» Data records:
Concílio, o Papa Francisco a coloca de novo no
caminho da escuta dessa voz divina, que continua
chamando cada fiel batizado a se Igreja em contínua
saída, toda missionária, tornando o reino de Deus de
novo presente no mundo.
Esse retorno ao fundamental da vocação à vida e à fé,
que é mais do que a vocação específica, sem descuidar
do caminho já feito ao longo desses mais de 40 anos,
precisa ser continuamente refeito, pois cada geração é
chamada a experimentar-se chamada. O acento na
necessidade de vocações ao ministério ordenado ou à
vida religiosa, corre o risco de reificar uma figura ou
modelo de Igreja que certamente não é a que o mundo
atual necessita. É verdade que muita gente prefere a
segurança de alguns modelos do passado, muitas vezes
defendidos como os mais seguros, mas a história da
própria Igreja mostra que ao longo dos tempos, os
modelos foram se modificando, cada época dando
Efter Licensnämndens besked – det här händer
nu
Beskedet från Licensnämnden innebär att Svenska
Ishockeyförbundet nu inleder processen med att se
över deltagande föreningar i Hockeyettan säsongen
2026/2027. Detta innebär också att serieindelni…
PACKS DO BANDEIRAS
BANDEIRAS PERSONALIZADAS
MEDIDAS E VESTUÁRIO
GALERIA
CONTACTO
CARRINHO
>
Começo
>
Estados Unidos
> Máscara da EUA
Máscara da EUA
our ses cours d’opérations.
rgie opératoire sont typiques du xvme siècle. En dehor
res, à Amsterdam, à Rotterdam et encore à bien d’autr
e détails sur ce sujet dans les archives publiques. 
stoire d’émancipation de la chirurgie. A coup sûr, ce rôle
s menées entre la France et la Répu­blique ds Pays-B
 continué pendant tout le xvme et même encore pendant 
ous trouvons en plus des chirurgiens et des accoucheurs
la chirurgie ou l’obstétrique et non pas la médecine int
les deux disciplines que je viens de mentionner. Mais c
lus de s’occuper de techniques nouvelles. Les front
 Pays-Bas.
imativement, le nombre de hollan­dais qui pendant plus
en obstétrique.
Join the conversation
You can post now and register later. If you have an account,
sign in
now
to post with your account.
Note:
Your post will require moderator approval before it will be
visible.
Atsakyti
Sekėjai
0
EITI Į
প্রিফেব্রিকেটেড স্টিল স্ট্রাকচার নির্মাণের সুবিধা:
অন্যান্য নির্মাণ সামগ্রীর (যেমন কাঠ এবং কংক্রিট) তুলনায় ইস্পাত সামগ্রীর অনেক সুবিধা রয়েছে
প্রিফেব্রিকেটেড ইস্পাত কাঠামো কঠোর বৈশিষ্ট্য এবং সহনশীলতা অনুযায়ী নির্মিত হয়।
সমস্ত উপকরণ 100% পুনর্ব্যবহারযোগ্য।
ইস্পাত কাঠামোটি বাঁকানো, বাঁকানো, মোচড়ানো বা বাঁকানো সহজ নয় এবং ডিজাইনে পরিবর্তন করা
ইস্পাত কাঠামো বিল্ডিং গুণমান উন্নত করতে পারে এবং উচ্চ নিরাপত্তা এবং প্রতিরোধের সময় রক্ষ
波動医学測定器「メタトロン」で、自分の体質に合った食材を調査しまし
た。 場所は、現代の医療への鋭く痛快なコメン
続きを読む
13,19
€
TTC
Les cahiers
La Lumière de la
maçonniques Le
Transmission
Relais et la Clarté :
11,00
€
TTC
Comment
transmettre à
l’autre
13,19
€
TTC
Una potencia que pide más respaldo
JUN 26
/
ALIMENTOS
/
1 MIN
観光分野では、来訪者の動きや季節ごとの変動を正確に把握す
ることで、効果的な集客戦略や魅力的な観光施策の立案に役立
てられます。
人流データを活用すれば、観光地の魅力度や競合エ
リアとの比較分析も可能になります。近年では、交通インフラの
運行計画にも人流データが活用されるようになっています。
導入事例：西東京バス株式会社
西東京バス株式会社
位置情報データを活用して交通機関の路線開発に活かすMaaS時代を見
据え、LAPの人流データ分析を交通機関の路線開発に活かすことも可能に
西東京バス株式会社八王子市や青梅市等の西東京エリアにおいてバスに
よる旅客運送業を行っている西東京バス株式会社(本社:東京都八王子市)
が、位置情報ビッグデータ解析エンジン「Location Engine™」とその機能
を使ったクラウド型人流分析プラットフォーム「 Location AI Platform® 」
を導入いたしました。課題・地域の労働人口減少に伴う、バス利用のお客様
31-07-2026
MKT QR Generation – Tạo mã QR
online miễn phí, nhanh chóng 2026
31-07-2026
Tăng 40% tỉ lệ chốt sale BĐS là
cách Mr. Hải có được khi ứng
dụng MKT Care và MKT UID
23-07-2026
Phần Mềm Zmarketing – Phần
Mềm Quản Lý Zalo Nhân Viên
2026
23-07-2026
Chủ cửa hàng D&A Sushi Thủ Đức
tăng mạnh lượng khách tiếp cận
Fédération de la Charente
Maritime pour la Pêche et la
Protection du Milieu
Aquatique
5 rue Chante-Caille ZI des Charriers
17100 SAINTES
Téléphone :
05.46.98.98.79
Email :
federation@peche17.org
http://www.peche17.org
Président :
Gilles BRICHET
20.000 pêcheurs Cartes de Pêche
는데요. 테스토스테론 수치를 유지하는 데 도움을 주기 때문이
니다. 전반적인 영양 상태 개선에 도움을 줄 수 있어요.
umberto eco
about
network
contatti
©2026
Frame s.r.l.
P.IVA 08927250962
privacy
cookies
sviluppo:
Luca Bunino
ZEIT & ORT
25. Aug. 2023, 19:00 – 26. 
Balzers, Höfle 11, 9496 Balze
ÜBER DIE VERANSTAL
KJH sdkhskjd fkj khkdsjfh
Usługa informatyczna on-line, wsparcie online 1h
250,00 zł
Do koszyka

» Your task: The job here is to write out all the entries again exactly.

» Final answer:
Concílio, o Papa Francisco a coloca de novo no
caminho da escuta dessa voz divina, que continua
chamando cada fiel batizado a se Igreja em contínua
saída, toda missionária, tornando o reino de Deus de
novo presente no mundo.
Esse retorno ao fundamental da vocação à vida e à fé,
que é mais do que a vocação específica, sem descuidar
do caminho já feito ao longo desses mais de 40 anos,
precisa ser continuamente refeito, pois cada geração é
chamada a experimentar-se chamada. O acento na
necessidade de vocações ao ministério ordenado ou à
vida religiosa, corre o risco de reificar uma figura ou
modelo de Igreja que certamente não é a que o mundo
atual necessita. É verdade que muita gente prefere a
segurança de alguns modelos do passado, muitas vezes
defendidos como os mais seguros, mas a história da
própria Igreja mostra que ao longo dos tempos, os
modelos foram se modificando, cada época dando
Efter Licensnämndens besked – det här händer
nu
Beskedet från Licensnämnden innebär att Svenska
Ishockeyförbundet nu inleder processen med att se
över deltagande föreningar i Hockeyettan säsongen
2026/2027. Detta innebär också att serieindelni…
PACKS DO BANDEIRAS
BANDEIRAS PERSONALIZADAS
MEDIDAS E VESTUÁRIO
GALERIA
CONTACTO
CARRINHO
>
Começo
>
Estados Unidos
> Máscara da EUA
Máscara da EUA
our ses cours d’opérations.
rgie opératoire sont typiques du xvme siècle. En dehor
res, à Amsterdam, à Rotterdam et encore à bien d’autr
e détails sur ce sujet dans les archives publiques. 
stoire d’émancipation de la chirurgie. A coup sûr, ce rôle
s menées entre la France et la Répu­blique ds Pays-B
 continué pendant tout le xvme et même encore pendant 
ous trouvons en plus des chirurgiens et des accoucheurs
la chirurgie ou l’obstétrique et non pas la médecine int
les deux disciplines que je viens de mentionner. Mais c
lus de s’occuper de techniques nouvelles. Les front
 Pays-Bas.
imativement, le nombre de hollan­dais qui pendant plus
en obstétrique.
Join the conversation
You can post now and register later. If you have an account,
sign in
now
to post with your account.
Note:
Your post will require moderator approval before it will be
visible.
Atsakyti
Sekėjai
0
EITI Į
প্রিফেব্রিকেটেড স্টিল স্ট্রাকচার নির্মাণের সুবিধা:
অন্যান্য নির্মাণ সামগ্রীর (যেমন কাঠ এবং কংক্রিট) তুলনায় ইস্পাত সামগ্রীর অনেক সুবিধা রয়েছে
প্রিফেব্রিকেটেড ইস্পাত কাঠামো কঠোর বৈশিষ্ট্য এবং সহনশীলতা অনুযায়ী নির্মিত হয়।
সমস্ত উপকরণ 100% পুনর্ব্যবহারযোগ্য।
ইস্পাত কাঠামোটি বাঁকানো, বাঁকানো, মোচড়ানো বা বাঁকানো সহজ নয় এবং ডিজাইনে পরিবর্তন করা
ইস্পাত কাঠামো বিল্ডিং গুণমান উন্নত করতে পারে এবং উচ্চ নিরাপত্তা এবং প্রতিরোধের সময় রক্ষ
波動医学測定器「メタトロン」で、自分の体質に合った食材を調査しまし
た。 場所は、現代の医療への鋭く痛快なコメン
続きを読む
13,19
€
TTC
Les cahiers
La Lumière de la
maçonniques Le
Transmission
Relais et la Clarté :
11,00
€
TTC
Comment
transmettre à
l’autre
13,19
€
TTC
Una potencia que pide más respaldo
JUN 26
/
ALIMENTOS
/
1 MIN
観光分野では、来訪者の動きや季節ごとの変動を正確に把握す
ることで、効果的な集客戦略や魅力的な観光施策の立案に役立
てられます。
人流データを活用すれば、観光地の魅力度や競合エ
リアとの比較分析も可能になります。近年では、交通インフラの
運行計画にも人流データが活用されるようになっています。
導入事例：西東京バス株式会社
西東京バス株式会社
位置情報データを活用して交通機関の路線開発に活かすMaaS時代を見
据え、LAPの人流データ分析を交通機関の路線開発に活かすことも可能に
西東京バス株式会社八王子市や青梅市等の西東京エリアにおいてバスに
よる旅客運送業を行っている西東京バス株式会社(本社:東京都八王子市)
が、位置情報ビッグデータ解析エンジン「Location Engine™」とその機能
を使ったクラウド型人流分析プラットフォーム「 Location AI Platform® 」
を導入いたしました。課題・地域の労働人口減少に伴う、バス利用のお客様
31-07-2026
MKT QR Generation – Tạo mã QR
online miễn phí, nhanh chóng 2026
31-07-2026
Tăng 40% tỉ lệ chốt sale BĐS là
cách Mr. Hải có được khi ứng
dụng MKT Care và MKT UID
23-07-2026
Phần Mềm Zmarketing – Phần
Mềm Quản Lý Zalo Nhân Viên
2026
23-07-2026
Chủ cửa hàng D&A Sushi Thủ Đức
tăng mạnh lượng khách tiếp cận
Fédération de la Charente
Maritime pour la Pêche et la
Protection du Milieu
Aquatique
5 rue Chante-Caille ZI des Charriers
17100 SAINTES
Téléphone :
05.46.98.98.79
Email :
federation@peche17.org
http://www.peche17.org
Président :
Gilles BRICHET
20.000 pêcheurs Cartes de Pêche
는데요. 테스토스테론 수치를 유지하는 데 도움을 주기 때문이
니다. 전반적인 영양 상태 개선에 도움을 줄 수 있어요.
umberto eco
about
network
contatti
©2026
Frame s.r.l.
P.IVA 08927250962
privacy
cookies
sviluppo:
Luca Bunino
ZEIT & ORT
25. Aug. 2023, 19:00 – 26. 
Balzers, Höfle 11, 9496 Balze
ÜBER DIE VERANSTAL
KJH sdkhskjd fkj khkdsjfh
Usługa informatyczna on-line, wsparcie online 1h
250,00 zł
Do koszyka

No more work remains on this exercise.